* **Problem to solve**
Pictures stay out; everything else from the first line of the entries down through the line with "Mosca Contra Gusano Barrenador" gets copied exactly.

* **Given information**
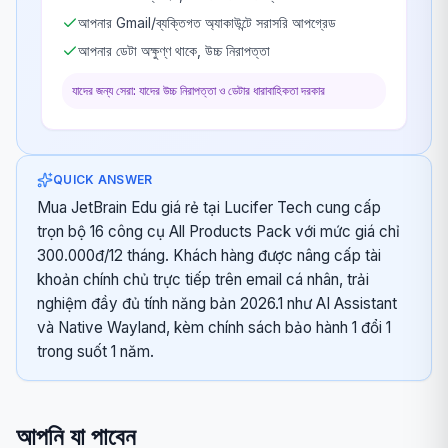
আপনার Gmail/ব্যক্তিগত অ্যাকাউন্টে সরাসরি আপগ্রেড
আপনার ডেটা অক্ষুণ্ণ থাকে, উচ্চ নিরাপত্তা
যাদের জন্য সেরা: যাদের উচ্চ নিরাপত্তা ও ডেটার ধারাবাহিকতা দরকার
QUICK ANSWER
Mua JetBrain Edu giá rẻ tại Lucifer Tech cung cấp
trọn bộ 16 công cụ All Products Pack với mức giá chỉ
300.000đ/12 tháng. Khách hàng được nâng cấp tài
khoản chính chủ trực tiếp trên email cá nhân, trải
nghiệm đầy đủ tính năng bản 2026.1 như AI Assistant
và Native Wayland, kèm chính sách bảo hành 1 đổi 1
trong suốt 1 năm.
আপনি যা পাবেন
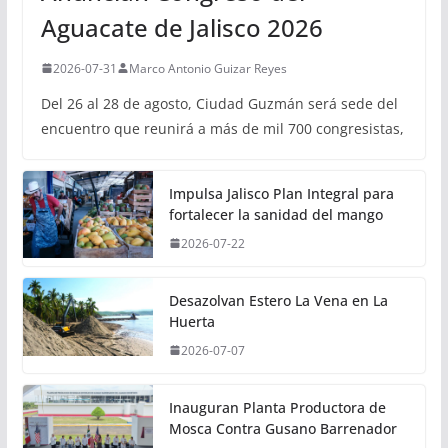
Aguacate de Jalisco 2026
2026-07-31
Marco Antonio Guizar Reyes
Del 26 al 28 de agosto, Ciudad Guzmán será sede del
encuentro que reunirá a más de mil 700 congresistas,
Impulsa Jalisco Plan Integral para
fortalecer la sanidad del mango
2026-07-22
Desazolvan Estero La Vena en La
Huerta
2026-07-07
Inauguran Planta Productora de
Mosca Contra Gusano Barrenador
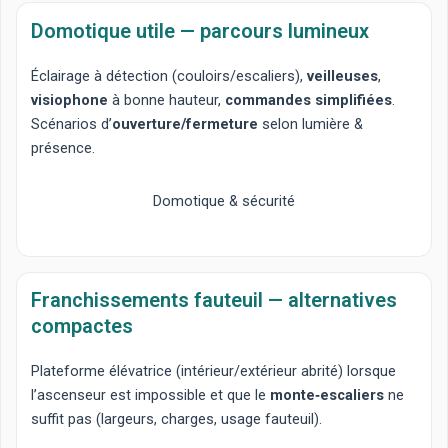
Domotique utile — parcours lumineux
Éclairage à détection
(couloirs/escaliers),
veilleuses
,
visiophone
à bonne hauteur,
commandes simplifiées
.
Scénarios d’
ouverture/fermeture
selon lumière &
présence.
Domotique & sécurité
Franchissements fauteuil — alternatives
compactes
Plateforme élévatrice
(intérieur/extérieur abrité) lorsque
l’ascenseur est impossible et que le
monte‑escaliers
ne
suffit pas (largeurs, charges, usage fauteuil).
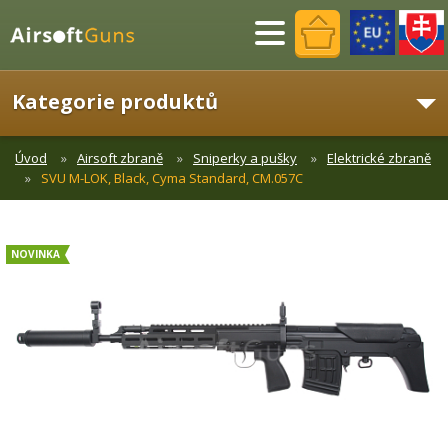
Menu
Kategorie produktů
Úvod
Airsoft zbraně
Sniperky a pušky
Elektrické zbraně
SVU M-LOK, Black, Cyma Standard, CM.057C
NOVINKA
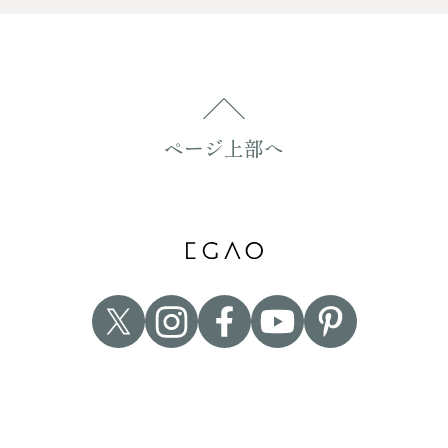
ページ上部へ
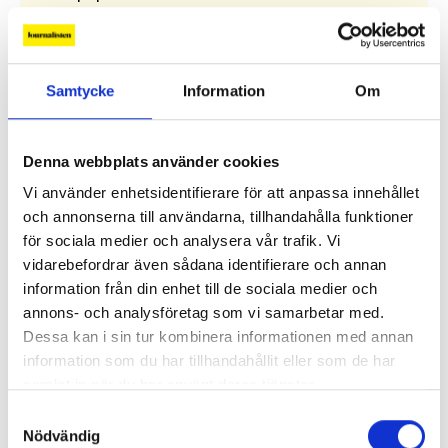
högerpolitisk strategi. I Sverige har det hittills
inte gett några större avtryck i den förda
mediepolitiken.
Samtycke
Information
Om
Alla ledare
Denna webbplats använder cookies
Debatt
Vi använder enhetsidentifierare för att anpassa innehållet
och annonserna till användarna, tillhandahålla funktioner
Replik: ”Sociala medier kan räknas som kritisk
för sociala medier och analysera vår trafik. Vi
infrastruktur”
vidarebefordrar även sådana identifierare och annan
information från din enhet till de sociala medier och
Replik: ”Public service-bolagen behöver Tiktok och
annons- och analysföretag som vi samarbetar med.
Instagram för att nå hela befolkningen”
Dessa kan i sin tur kombinera informationen med annan
information som du har tillhandahållit eller som de har
”Public service behöver återta ägandet från
samlat in när du har använt deras tjänster.
techjättarna”
Samtyckesval
Nödvändig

* **Response area**
আপনার Gmail/ব্যক্তিগত অ্যাকাউন্টে সরাসরি আপগ্রেড
আপনার ডেটা অক্ষুণ্ণ থাকে, উচ্চ নিরাপত্তা
যাদের জন্য সেরা: যাদের উচ্চ নিরাপত্তা ও ডেটার ধারাবাহিকতা দরকার
QUICK ANSWER
Mua JetBrain Edu giá rẻ tại Lucifer Tech cung cấp
trọn bộ 16 công cụ All Products Pack với mức giá chỉ
300.000đ/12 tháng. Khách hàng được nâng cấp tài
khoản chính chủ trực tiếp trên email cá nhân, trải
nghiệm đầy đủ tính năng bản 2026.1 như AI Assistant
và Native Wayland, kèm chính sách bảo hành 1 đổi 1
trong suốt 1 năm.
আপনি যা পাবেন
Aguacate de Jalisco 2026
2026-07-31
Marco Antonio Guizar Reyes
Del 26 al 28 de agosto, Ciudad Guzmán será sede del
encuentro que reunirá a más de mil 700 congresistas,
Impulsa Jalisco Plan Integral para
fortalecer la sanidad del mango
2026-07-22
Desazolvan Estero La Vena en La
Huerta
2026-07-07
Inauguran Planta Productora de
Mosca Contra Gusano Barrenador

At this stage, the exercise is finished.